Quicksilver, on the other hand, was somehow both a joy to read and far too smart for me to actually be able to follow. Don't kid yourself, Quicksilver is a very challenging read. There are a lot of characters, and most of the characters have two or three titles that they are often referred to by. I spent just as much time reading back (or forward to the Dramatis Personae in the appendix) to remind myself who a person or a place or a thing was as I did actually reading. Stevenson doesn't patronize you by taking it easy on you, either. People, and their positions in society and their relationships are never explained in awkward "device" conversations (which is a problem especially regarding ridiculously inbred royals). Same is true with places, and historical events. Nobody ever says, "remember how Oliver Cromwell violently deposed the Crown, killed as many Irish Catholics as he could, and then he died, and then they exhumed him and chopped off his head and reinstated the Regency?" No, instead, when they happen to come up in conversation, people talk about these events and people and places as though you already know what they're talking about. In this way, Stephenson requires, but also somehow also engenders, an in-depth knowledge of Early-Enlightenment Era Continental history. Wikipedia is your friend.

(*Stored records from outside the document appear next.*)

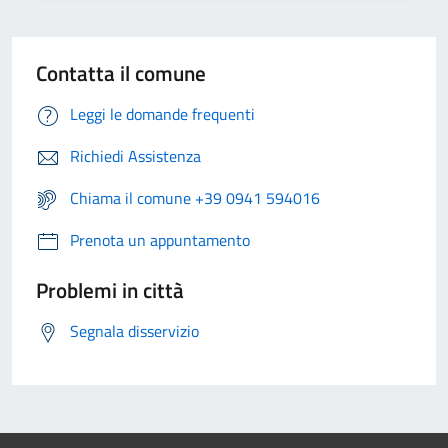
Contatta il comune
Leggi le domande frequenti
Richiedi Assistenza
Chiama il comune +39 0941 594016
Prenota un appuntamento
Problemi in città
Segnala disservizio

And while this story contains, teaches, and uses, history, economics, geography, cryptography, physics, anatomy, astronomy, biology, mathematics, alchemy, politics, courtly intrigue and protocol, and any number of interesting "topics," that's not what it's about, and that's not what makes it compelling. It's the characters that really make this story so tremendously readable, in spite of it's almost complete state of unreadability. All the characters, fictional and historical, have real life breathed into them. All are interesting and complicated, and very few are broadly drawn caricatures, which is the temptation too many writers of historical fiction give into. While the book is undoubtedly an unabashed celebration of Science!, Stepehenson recognizes that scientists, even ludicrously world-changingly famous ones, are complicated and disturbed, and very often not fully functional humans.
In a few places, Stephenson gets "cute" by introducing some technology or word or cleverly uses some bit of information we have, in the 21st century, that the characters themselves do not have. Unfortunately, this is executed often with such a "wink" to the reader that it almost appears as an anachronism, and takes the reader out of the period. On the other hand, there is no real attempt to use 17th century speech or cadence or spelling in anything, which is the best kind of anachronism, the kind that allows the contemporary reader to actually understand the dialogue, so I forgive him these few small clever trespasses.
In Quicksilver, Stephenson brings life to an absolutely amazing period in the world's history, and also manages to tell a compelling story with a very intriguing set of characters and historical figures. Yeah, I was more than a little relieved when I had finally finished, but somehow I don't think it'll be too long before I pick up the second volume.
Bonus: On the day after I finished, I went to the Huntington Library and took a gander at this. I was like a little boy on this first day of school.